Others shared the same fears noting that it has been “incredibly difficult” to witness all anti-Asian violence especially amid the increase of xenophobic language used by the previous administration to blame Asians for the pandemic.
“It was demoralizing to see politicians and media outlets talk about the ‘Kung flu’ and spread misinformation when health care workers were overwhelmed with Covid-19 patients in the hospital and trying to do their best for the patients,” Cherry Wongtrakool, a Thai American pulmonary critical care physician in Atlanta, told CNN. “That divisive speech and misinformation was harmful and continues to be harmful the more it is perpetuated.”
Unfortunately, Wongtrakool has come to expect aggression from patients, while she doesn’t discriminate she is discriminated against with some assuming she doesn’t speak English or isn’t American. But more so than that, the rise in anti-hate crimes has terrified her.
“I used to not have to worry about this, even in this diverse, multicultural city I have moments where I pause and rethink what I’m doing and where I’m going,” she said
Another healthcare worker, George Liu who is a Chinese American internist and endocrinologist in New York City, as well as the president of the Chinese American Independent Practice Association (CAIPA) also expressed similar sentiments.
Through his work with CAIPA, Liu helped establish a mobile center that tested more than 3,000 people in Brooklyn, Flushing, Chinatown, and Elmhurst for COVID-19, one of the city’s first mobile testing centers.
Yet, despite the work the Asian American community has done against the COVID-19 pandemic people still target them.
“We’ve been discriminated against for years, since the 1800’s and far before the coronavirus, although it definitely has made it worse,” Liu told CNN. “These situations cannot be tolerated. We are all human beings doing our best to support our country and our community, and we deserve respect.”

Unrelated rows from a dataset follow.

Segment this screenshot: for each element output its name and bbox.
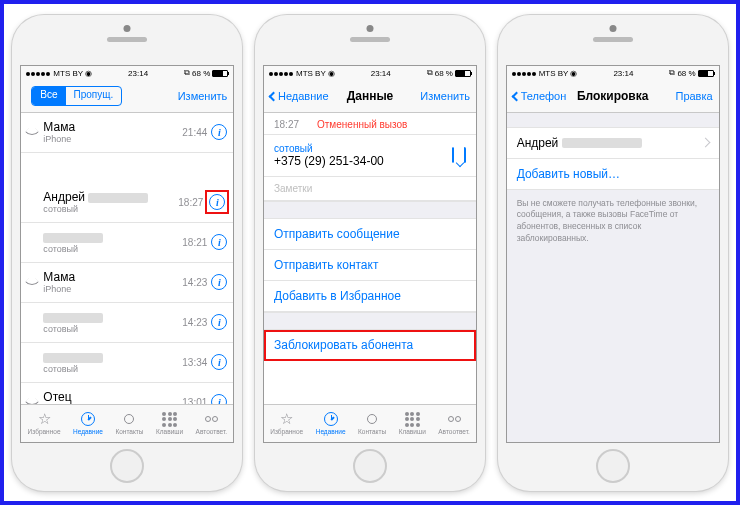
- caller-sub: сотовый: [43, 204, 178, 214]
- info-button[interactable]: i: [211, 394, 227, 404]
- call-row[interactable]: Отецрабочий13:01i: [21, 383, 233, 404]
- tab-contacts[interactable]: Контакты: [358, 411, 386, 435]
- phone-frame-3: MTS BY ◉ 23:14 ⧉68 % Телефон Блокировка …: [498, 15, 728, 491]
- segmented-control[interactable]: Все Пропущ.: [31, 86, 122, 106]
- signal-icon: [269, 69, 294, 78]
- seg-all[interactable]: Все: [32, 87, 65, 105]
- info-button[interactable]: i: [209, 194, 225, 210]
- call-row[interactable]: МамаiPhone21:44i: [21, 113, 233, 153]
- message-icon[interactable]: [452, 148, 454, 162]
- outgoing-icon: [25, 127, 39, 137]
- caller-sub: iPhone: [43, 134, 182, 144]
- caller-name: Отец: [43, 390, 182, 404]
- blurred-text: [88, 193, 148, 203]
- signal-icon: [512, 69, 537, 78]
- chevron-left-icon: [511, 91, 521, 101]
- call-row[interactable]: сотовый18:21i: [21, 223, 233, 263]
- phone-speaker: [350, 37, 390, 42]
- phone-speaker: [593, 37, 633, 42]
- back-button[interactable]: Телефон: [513, 90, 567, 102]
- keypad-icon: [403, 411, 421, 427]
- outgoing-icon: [25, 397, 39, 404]
- call-row[interactable]: сотовый14:23i: [21, 303, 233, 343]
- status-bar: MTS BY ◉ 23:14 ⧉68 %: [507, 66, 719, 81]
- tab-recents[interactable]: Недавние: [316, 411, 346, 435]
- home-button[interactable]: [596, 449, 630, 483]
- info-button[interactable]: i: [211, 274, 227, 290]
- battery-icon: [212, 70, 228, 77]
- screen-blocked: MTS BY ◉ 23:14 ⧉68 % Телефон Блокировка …: [506, 65, 720, 443]
- add-favorite-cell[interactable]: Добавить в Избранное: [264, 281, 476, 312]
- add-new-blocked-cell[interactable]: Добавить новый…: [507, 159, 719, 190]
- blocked-contact-row[interactable]: Андрей: [507, 127, 719, 159]
- phone-number-value: +375 (29) 251-34-00: [274, 154, 452, 168]
- caller-name: [43, 310, 182, 324]
- call-row[interactable]: МамаiPhone14:23i: [21, 263, 233, 303]
- phone-camera: [124, 25, 131, 32]
- phone-type-label: сотовый: [274, 143, 452, 154]
- caller-name: Мама: [43, 120, 182, 134]
- tab-contacts[interactable]: Контакты: [115, 411, 143, 435]
- call-row[interactable]: [21, 153, 233, 183]
- edit-button[interactable]: Изменить: [178, 90, 228, 102]
- battery-icon: [698, 70, 714, 77]
- tab-recents[interactable]: Недавние: [73, 411, 103, 435]
- edit-button[interactable]: Правка: [675, 90, 712, 102]
- block-caller-cell[interactable]: Заблокировать абонента: [264, 330, 476, 361]
- call-time: 13:01: [182, 397, 207, 404]
- home-button[interactable]: [110, 449, 144, 483]
- blocked-footnote: Вы не сможете получать телефонные звонки…: [507, 190, 719, 254]
- tab-voicemail[interactable]: Автоответ.: [438, 411, 469, 435]
- wifi-icon: ◉: [570, 69, 577, 78]
- tab-bar: ☆Избранное Недавние Контакты Клавиши Авт…: [264, 404, 476, 442]
- tab-bar: ☆Избранное Недавние Контакты Клавиши Авт…: [21, 404, 233, 442]
- highlight-box: i: [205, 190, 229, 214]
- phone-camera: [366, 25, 373, 32]
- info-button[interactable]: i: [211, 354, 227, 370]
- info-button[interactable]: i: [211, 124, 227, 140]
- battery-icon: [455, 70, 471, 77]
- section-spacer: [264, 201, 476, 219]
- nav-bar: Недавние Данные Изменить: [264, 81, 476, 113]
- contact-detail[interactable]: 18:27Отмененный вызов сотовый +375 (29) …: [264, 113, 476, 404]
- info-button[interactable]: i: [211, 234, 227, 250]
- phone-speaker: [107, 37, 147, 42]
- call-time: 21:44: [182, 127, 207, 138]
- clock-icon: [79, 411, 97, 427]
- blocked-list[interactable]: Андрей Добавить новый… Вы не сможете пол…: [507, 113, 719, 442]
- share-contact-cell[interactable]: Отправить контакт: [264, 250, 476, 281]
- call-icon[interactable]: [464, 148, 466, 162]
- phone-number-cell[interactable]: сотовый +375 (29) 251-34-00: [264, 135, 476, 177]
- home-button[interactable]: [353, 449, 387, 483]
- signal-icon: [26, 69, 51, 78]
- notes-field[interactable]: Заметки: [264, 177, 476, 201]
- wifi-icon: ◉: [328, 69, 335, 78]
- phone-camera: [609, 25, 616, 32]
- call-row[interactable]: Андрей сотовый18:27i: [21, 183, 233, 223]
- recents-list[interactable]: МамаiPhone21:44i Андрей сотовый18:27i со…: [21, 113, 233, 404]
- screen-contact-info: MTS BY ◉ 23:14 ⧉68 % Недавние Данные Изм…: [263, 65, 477, 443]
- voicemail-icon: [445, 411, 463, 427]
- call-row[interactable]: сотовый13:34i: [21, 343, 233, 383]
- caller-name: [43, 230, 182, 244]
- send-message-cell[interactable]: Отправить сообщение: [264, 219, 476, 250]
- last-call-line: 18:27Отмененный вызов: [264, 113, 476, 135]
- blurred-text: [562, 138, 642, 148]
- tab-favorites[interactable]: ☆Избранное: [270, 411, 303, 435]
- info-button[interactable]: i: [211, 314, 227, 330]
- tab-keypad[interactable]: Клавиши: [156, 411, 183, 435]
- caller-name: Андрей: [43, 190, 178, 204]
- seg-missed[interactable]: Пропущ.: [66, 87, 122, 105]
- back-button[interactable]: Недавние: [270, 90, 329, 102]
- keypad-icon: [161, 411, 179, 427]
- phone-frame-2: MTS BY ◉ 23:14 ⧉68 % Недавние Данные Изм…: [255, 15, 485, 491]
- tab-voicemail[interactable]: Автоответ.: [196, 411, 227, 435]
- call-time: 13:34: [182, 357, 207, 368]
- tab-favorites[interactable]: ☆Избранное: [28, 411, 61, 435]
- chevron-left-icon: [269, 91, 279, 101]
- caller-name: Мама: [43, 270, 182, 284]
- status-time: 23:14: [128, 69, 148, 78]
- tab-keypad[interactable]: Клавиши: [399, 411, 426, 435]
- voicemail-icon: [202, 411, 220, 427]
- edit-button[interactable]: Изменить: [420, 90, 470, 102]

Healthcare workers are not only facing the draining COVID-19 crisis but the increasing violence against them.
“I had a sinking feeling as soon as I heard President Trump utter the words “Chinese virus,” Kathy Wu, a Chinese American nurse practitioner at an out-patient oncology center in New York, said. “I was scared about what that meant for us Asian Americans. I braced myself for the uptick in anti-Asian violence.”

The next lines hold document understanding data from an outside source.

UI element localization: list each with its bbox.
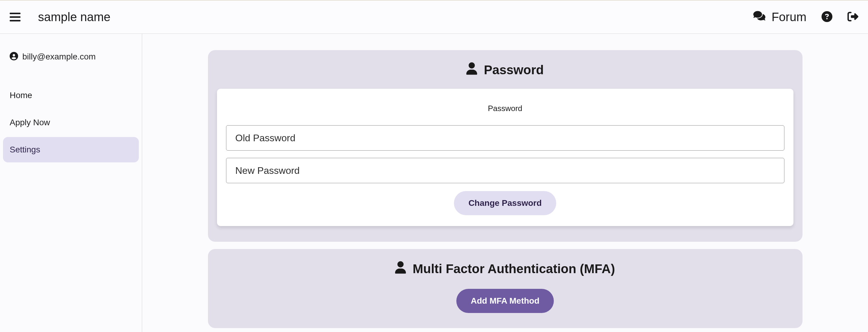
user-icon [395,261,406,277]
new-password-input[interactable] [226,158,784,183]
mfa-section: Multi Factor Authentication (MFA) Add MF… [208,249,803,328]
hamburger-icon[interactable] [10,13,21,22]
mfa-section-title: Multi Factor Authentication (MFA) [217,261,794,277]
sidebar-item-home[interactable]: Home [3,83,139,108]
header-right: Forum [753,10,858,24]
comments-icon [753,10,765,24]
sidebar-user-email: billy@example.com [22,52,96,62]
logout-icon[interactable] [847,11,858,23]
app-title: sample name [38,10,111,24]
forum-link[interactable]: Forum [753,10,806,24]
sidebar-item-apply-now[interactable]: Apply Now [3,110,139,135]
main-inner: Password Password Change Password [208,50,803,332]
password-title-text: Password [484,63,544,77]
user-circle-icon [10,52,18,62]
forum-label: Forum [771,10,806,24]
password-section-title: Password [217,62,794,78]
content: billy@example.com Home Apply Now Setting… [0,34,868,332]
password-form [226,125,784,183]
sidebar: billy@example.com Home Apply Now Setting… [0,34,142,332]
password-card: Password Change Password [217,89,794,226]
change-password-button[interactable]: Change Password [454,191,556,215]
top-header: sample name Forum [0,0,868,34]
add-mfa-button[interactable]: Add MFA Method [456,289,554,313]
user-icon [466,62,477,78]
change-password-row: Change Password [226,191,784,215]
old-password-input[interactable] [226,125,784,151]
mfa-button-row: Add MFA Method [217,289,794,313]
sidebar-user: billy@example.com [3,52,139,62]
sidebar-item-settings[interactable]: Settings [3,137,139,162]
header-left: sample name [10,10,111,24]
password-card-heading: Password [226,104,784,113]
help-icon[interactable] [822,11,832,23]
password-section: Password Password Change Password [208,50,803,242]
main: Password Password Change Password [142,34,868,332]
mfa-title-text: Multi Factor Authentication (MFA) [412,262,615,276]
sidebar-nav: Home Apply Now Settings [3,83,139,162]
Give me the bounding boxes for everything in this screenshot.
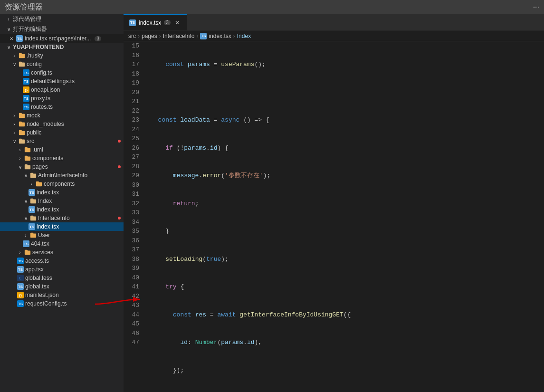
folder-admin-components[interactable]: › components [0, 180, 124, 188]
chevron-right-icon5: › [17, 147, 23, 153]
close-icon[interactable]: ✕ [10, 36, 13, 41]
titlebar-title: 资源管理器 [5, 2, 43, 12]
mock-label: mock [27, 112, 40, 119]
proxy-ts-label: proxy.ts [31, 95, 50, 102]
file-app-tsx[interactable]: TS app.tsx [0, 265, 124, 274]
public-label: public [27, 129, 41, 136]
manifest-json-icon: {} [17, 292, 24, 298]
404-tsx-icon: TS [23, 240, 29, 247]
file-config-ts[interactable]: TS config.ts [0, 68, 124, 77]
folder-components[interactable]: › components [0, 154, 124, 163]
request-config-ts-icon: TS [17, 300, 24, 307]
file-global-tsx[interactable]: TS global.tsx [0, 282, 124, 291]
index-folder-label: Index [38, 198, 52, 204]
tab-close-button[interactable]: ✕ [173, 19, 181, 26]
app-tsx-icon: TS [17, 266, 24, 273]
tsx-icon: TS [16, 35, 23, 42]
src-folder-icon [19, 138, 25, 144]
global-tsx-icon: TS [17, 283, 24, 290]
breadcrumb-file-icon: TS [200, 33, 207, 39]
services-label: services [32, 249, 53, 256]
breadcrumb-pages[interactable]: pages [142, 33, 157, 39]
breadcrumb-interfaceinfo[interactable]: InterfaceInfo [163, 33, 195, 39]
open-file-label: index.tsx src\pages\Inter... [25, 35, 91, 42]
tab-label: index.tsx [139, 19, 161, 26]
chevron-down-icon2: ∨ [6, 45, 11, 50]
src-badge [118, 140, 121, 143]
editor-area: TS index.tsx 3 ✕ src › pages › Interface… [124, 14, 544, 392]
chevron-down-icon6: ∨ [23, 173, 29, 178]
breadcrumb-src[interactable]: src [128, 33, 136, 39]
breadcrumb-sep2: › [159, 33, 161, 39]
folder-node-modules[interactable]: › node_modules [0, 120, 124, 128]
admin-index-tsx-label: index.tsx [37, 189, 59, 196]
global-less-label: global.less [25, 275, 52, 281]
file-proxy-ts[interactable]: TS proxy.ts [0, 94, 124, 103]
folder-public[interactable]: › public [0, 128, 124, 137]
admin-comp-folder-icon [36, 181, 42, 187]
folder-husky[interactable]: › .husky [0, 51, 124, 60]
file-request-config-ts[interactable]: TS requestConfig.ts [0, 299, 124, 308]
folder-icon [19, 52, 25, 59]
chevron-right-icon7: › [29, 182, 34, 187]
folder-user[interactable]: › User [0, 231, 124, 239]
chevron-down-icon5: ∨ [17, 164, 23, 170]
file-interfaceinfo-index-tsx[interactable]: TS index.tsx [0, 222, 124, 231]
breadcrumb-symbol[interactable]: Index [237, 33, 251, 39]
open-editor-item[interactable]: ✕ TS index.tsx src\pages\Inter... 3 [0, 34, 124, 43]
sidebar-open-editors[interactable]: ∨ 打开的编辑器 [0, 24, 124, 34]
interfaceinfo-label: InterfaceInfo [38, 215, 70, 221]
folder-services[interactable]: › services [0, 248, 124, 257]
folder-pages[interactable]: ∨ pages [0, 163, 124, 171]
app-tsx-label: app.tsx [25, 266, 44, 273]
folder-mock[interactable]: › mock [0, 111, 124, 120]
file-default-settings[interactable]: TS defaultSettings.ts [0, 77, 124, 86]
index-tsx-icon: TS [29, 206, 35, 213]
folder-index[interactable]: ∨ Index [0, 197, 124, 205]
folder-interfaceinfo[interactable]: ∨ InterfaceInfo [0, 214, 124, 222]
components-label: components [32, 155, 63, 162]
folder-src[interactable]: ∨ src [0, 137, 124, 145]
user-label: User [38, 232, 50, 239]
user-folder-icon [30, 232, 37, 239]
tab-badge: 3 [164, 20, 171, 25]
file-oneapi-json[interactable]: {} oneapi.json [0, 86, 124, 94]
pages-folder-icon [24, 163, 31, 170]
admin-folder-icon [30, 172, 37, 179]
folder-open-icon [19, 61, 25, 67]
breadcrumb: src › pages › InterfaceInfo › TS index.t… [124, 31, 544, 41]
components-folder-icon [24, 155, 31, 162]
sidebar-source-control[interactable]: › 源代码管理 [0, 14, 124, 24]
folder-icon3 [19, 121, 25, 127]
file-global-less[interactable]: L global.less [0, 274, 124, 282]
breadcrumb-file[interactable]: index.tsx [209, 33, 231, 39]
folder-umi[interactable]: › .umi [0, 145, 124, 154]
folder-config[interactable]: ∨ config [0, 60, 124, 68]
folder-icon4 [19, 129, 25, 136]
services-folder-icon [24, 249, 31, 256]
file-404-tsx[interactable]: TS 404.tsx [0, 239, 124, 248]
node-modules-label: node_modules [27, 121, 64, 127]
config-label: config [27, 61, 42, 67]
chevron-down-icon4: ∨ [11, 139, 17, 144]
index-tsx-label: index.tsx [37, 206, 59, 213]
file-index-tsx[interactable]: TS index.tsx [0, 205, 124, 214]
access-ts-label: access.ts [25, 258, 49, 264]
tab-index-tsx[interactable]: TS index.tsx 3 ✕ [124, 14, 187, 30]
project-label: YUAPI-FRONTEND [13, 44, 64, 50]
file-access-ts[interactable]: TS access.ts [0, 257, 124, 265]
pages-badge [118, 165, 121, 168]
folder-admin-interfaceinfo[interactable]: ∨ Admin\InterfaceInfo [0, 171, 124, 180]
file-routes-ts[interactable]: TS routes.ts [0, 103, 124, 111]
sidebar-project[interactable]: ∨ YUAPI-FRONTEND [0, 43, 124, 51]
code-editor[interactable]: 15 16 17 18 19 20 21 22 23 24 25 26 27 2… [124, 41, 544, 392]
tab-bar: TS index.tsx 3 ✕ [124, 14, 544, 31]
chevron-down-icon8: ∨ [23, 216, 29, 221]
oneapi-json-label: oneapi.json [31, 86, 60, 93]
chevron-right-icon2: › [11, 113, 17, 118]
file-manifest-json[interactable]: {} manifest.json [0, 291, 124, 299]
titlebar-dots[interactable]: ··· [533, 3, 539, 11]
request-config-ts-label: requestConfig.ts [25, 300, 67, 307]
open-file-badge: 3 [95, 36, 101, 41]
file-admin-index-tsx[interactable]: TS index.tsx [0, 188, 124, 197]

“I’m exhausted already from working the past year dealing with the repercussions of Covid, and now I have to watch my back constantly because we’re being used as scapegoats for a virus that had nothing to do with us?”

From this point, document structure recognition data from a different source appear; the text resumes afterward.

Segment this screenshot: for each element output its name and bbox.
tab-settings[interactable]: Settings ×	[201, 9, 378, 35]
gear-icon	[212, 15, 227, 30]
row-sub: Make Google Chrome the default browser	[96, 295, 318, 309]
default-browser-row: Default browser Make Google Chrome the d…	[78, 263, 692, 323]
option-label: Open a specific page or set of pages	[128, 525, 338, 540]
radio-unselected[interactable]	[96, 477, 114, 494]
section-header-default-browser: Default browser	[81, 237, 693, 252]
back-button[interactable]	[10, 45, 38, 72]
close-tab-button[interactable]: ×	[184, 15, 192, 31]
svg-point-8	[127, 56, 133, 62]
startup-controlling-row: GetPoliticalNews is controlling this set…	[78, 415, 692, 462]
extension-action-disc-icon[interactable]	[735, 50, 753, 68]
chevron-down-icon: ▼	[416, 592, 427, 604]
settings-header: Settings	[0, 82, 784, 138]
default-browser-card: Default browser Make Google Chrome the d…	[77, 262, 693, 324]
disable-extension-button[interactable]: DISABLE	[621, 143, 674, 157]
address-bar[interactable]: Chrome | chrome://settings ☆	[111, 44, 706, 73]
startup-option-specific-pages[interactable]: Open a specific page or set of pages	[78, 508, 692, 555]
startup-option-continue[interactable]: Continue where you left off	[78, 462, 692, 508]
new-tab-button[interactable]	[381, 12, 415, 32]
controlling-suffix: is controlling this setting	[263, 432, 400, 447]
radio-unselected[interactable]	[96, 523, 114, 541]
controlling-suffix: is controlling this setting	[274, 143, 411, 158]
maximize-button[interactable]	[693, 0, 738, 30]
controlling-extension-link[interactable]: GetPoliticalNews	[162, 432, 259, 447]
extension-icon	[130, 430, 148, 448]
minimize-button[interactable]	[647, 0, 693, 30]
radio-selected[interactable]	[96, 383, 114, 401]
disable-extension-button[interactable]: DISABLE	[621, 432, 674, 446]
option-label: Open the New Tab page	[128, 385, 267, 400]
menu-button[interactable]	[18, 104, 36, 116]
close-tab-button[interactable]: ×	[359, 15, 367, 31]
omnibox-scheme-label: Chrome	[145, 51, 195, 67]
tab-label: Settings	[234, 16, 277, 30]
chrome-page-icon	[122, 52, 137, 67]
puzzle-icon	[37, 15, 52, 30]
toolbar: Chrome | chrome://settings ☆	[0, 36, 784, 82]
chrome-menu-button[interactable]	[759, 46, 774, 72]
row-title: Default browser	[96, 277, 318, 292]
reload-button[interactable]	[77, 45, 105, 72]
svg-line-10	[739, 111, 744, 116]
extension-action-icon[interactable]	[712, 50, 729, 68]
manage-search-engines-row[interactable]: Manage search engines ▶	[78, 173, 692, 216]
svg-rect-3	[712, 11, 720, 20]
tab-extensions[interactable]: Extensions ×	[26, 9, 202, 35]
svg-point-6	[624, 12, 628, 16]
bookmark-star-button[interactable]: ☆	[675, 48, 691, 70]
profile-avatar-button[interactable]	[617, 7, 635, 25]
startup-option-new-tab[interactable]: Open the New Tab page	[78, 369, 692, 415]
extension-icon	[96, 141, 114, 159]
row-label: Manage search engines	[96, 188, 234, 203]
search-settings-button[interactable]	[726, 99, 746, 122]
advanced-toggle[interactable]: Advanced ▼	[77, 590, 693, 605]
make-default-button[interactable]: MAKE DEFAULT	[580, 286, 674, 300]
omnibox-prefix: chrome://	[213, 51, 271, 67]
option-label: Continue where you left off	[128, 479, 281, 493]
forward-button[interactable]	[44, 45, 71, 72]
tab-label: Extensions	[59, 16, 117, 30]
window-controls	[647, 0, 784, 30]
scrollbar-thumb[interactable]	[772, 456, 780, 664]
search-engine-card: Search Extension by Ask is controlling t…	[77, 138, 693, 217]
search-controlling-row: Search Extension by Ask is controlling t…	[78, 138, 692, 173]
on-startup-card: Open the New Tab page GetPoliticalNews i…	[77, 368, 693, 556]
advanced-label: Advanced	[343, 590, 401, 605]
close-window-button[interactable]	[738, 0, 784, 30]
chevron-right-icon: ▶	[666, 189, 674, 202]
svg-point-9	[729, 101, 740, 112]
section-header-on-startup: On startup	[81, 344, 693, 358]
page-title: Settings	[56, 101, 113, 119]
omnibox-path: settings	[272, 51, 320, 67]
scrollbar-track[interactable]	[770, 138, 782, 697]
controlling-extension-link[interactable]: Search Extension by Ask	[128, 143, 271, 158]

The statistics don't lie and healthcare workers are not exempt from the violence. Hate crime data from the Center for the Study of Hate and Extremism at California State University-San Bernardino found that hate crimes against Asian Americans surged in 2020 in at least 15 cities, Daily Kos reported. As the cities were further reviewed, a new report indicated that crimes against Asian Americans rose by 169% when comparing the first quarter of 2020 to the first quarter of 2021.
The rise of racism is proven to be the “scarier" virus the U.S. is facing. The escalation “makes racism seem a lot scarier than the virus” to Dr. Amy Zhang, an anesthesiology resident at the University of Washington’s hospitals.
“It’s a constant fear. You never know when you’re going to get targeted,” Amy Zhang, an anesthesiology resident at the University of Washington’s hospitals said, according to The Associated Press.
The AAPI community needs our support now more than ever, whether it be checking in on our family and friends, spreading awareness of COVID-19 misconceptions, or contacting members of Congress to do more against anti-Asian hate. Check out this guide on resources and ways to support the AAPI community and our Asian friends. Hate is the real virus and we must end it.